In college, I’d always get the best falafel sandwiches from a small deli on St. Paul. It was a hoagie roll, stuffed with these falafel, lettuce, tomato, onion and mayo, grilled and pressed. Aladdin’s Cafe in Locust Point also does a nice job with their falafel platter, well-spiced, and really affordable. But I believe the best version comes from your own kitchen. Whip up a quick batch of these, clear off the coffee table, throw some pillows on the floor, and light some candles.

makes 10 medium patties

1 15-oz. can of garbanzo beans, rinsed and drained
1/4 cup fresh cilantro
1/4 cup fresh parsley
1 medium onion, rough chopped
3 cloves garlic
1 Tbsp lemon juice
1 egg
2 tsp ground cumin
1 tsp ground coriander
1 tsp cayenne pepper
1 tsp salt
1/2 tsp ground black pepper
1 tsp baking powder
1 Tbsp vegetable oil
3 Tbsp all-purpose flour
3/4 cup bread crumbs, plus extra for coating (I use Panko)

1. In a food processor, blend together cilantro, parsley, garlic, onion, and lemon juice. Strain to remove most of the liquid and spoon out into a large mixing bowl. Roughly puree the chickpeas and add to the herb/onion paste.

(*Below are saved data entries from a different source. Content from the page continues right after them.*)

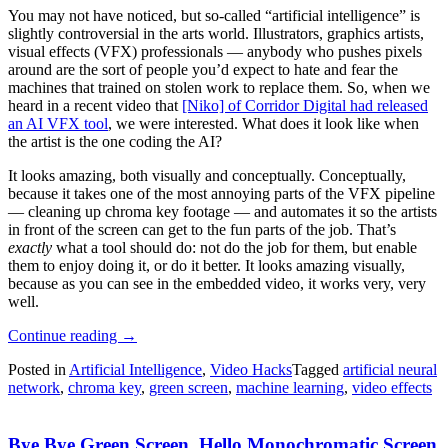
You may not have noticed, but so-called “artificial intelligence” is
slightly controversial in the arts world. Illustrators, graphics artists,
visual effects (VFX) professionals — anybody who pushes pixels
around are the sort of people you’d expect to hate and fear the
machines that trained on stolen work to replace them. So, when we
heard in a recent video that
[Niko] of Corridor Digital had released
an AI VFX tool
, we were interested. What does it look like when
the artist is the one coding the AI?
It looks amazing, both visually and conceptually. Conceptually,
because it takes one of the most annoying parts of the VFX pipeline
— cleaning up chroma key footage — and automates it so the artists
in front of the screen can get to the fun parts of the job. That’s
exactly
what a tool should do: not do the job for them, but enable
them to enjoy doing it, or do it better. It looks amazing visually,
because as you can see in the embedded video, it works very, very
well.
“CorridorKey
Continue reading
→
Is
Posted in
Artificial Intelligence
,
Video Hacks
Tagged
artificial neural
What
network
,
chroma key
,
green screen
,
machine learning
,
video effects
You
Get
When
Bye Bye Green Screen, Hello Monochromatic Screen
Artists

2. Add the remaining ingredients and mix until blended. The mixture should be sticky. Let sit for about 30 minutes.

3. Shape into small to medium size patties, and lightly roll in bread crumbs.

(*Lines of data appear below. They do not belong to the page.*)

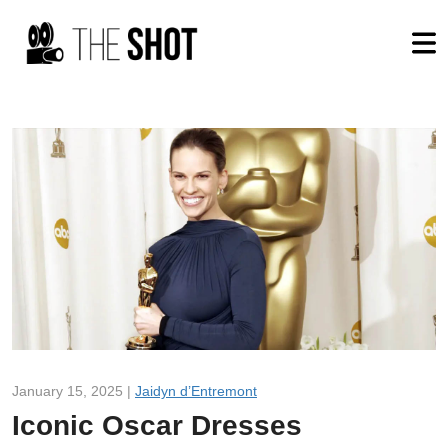
January 15, 2025 |
Jaidyn d’Entremont
Iconic Oscar Dresses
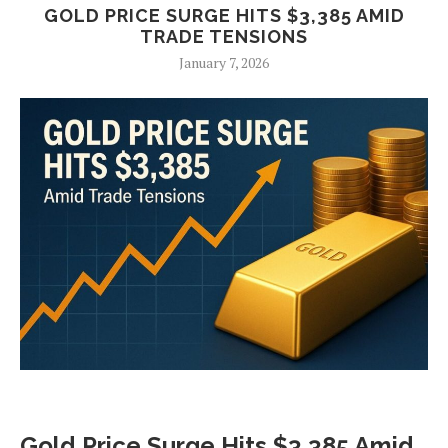
GOLD PRICE SURGE HITS $3,385 AMID
TRADE TENSIONS
January 7, 2026
Gold Price Surge Hits $3,385 Amid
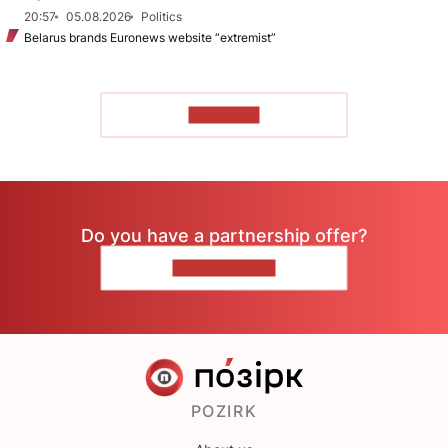
20:57
05.08.2026
Politics
Belarus brands Euronews website “extremist”
TO READ
Do you have a partnership offer?
CONTACT US
POZIRK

4. Heat 3-4 Tbsp oil in a skillet and fry the falafel 4-5 minutes on each side, until golden brown. Remove and drain on paper towels.

One thought on “falafel”

  1. That looks so yummy but also healthy and light enough after a weekend of gorging (which is what I did!). I recently taught my bf to make chana masala (we call it Chole in South India)…one day he will master it and make it for me!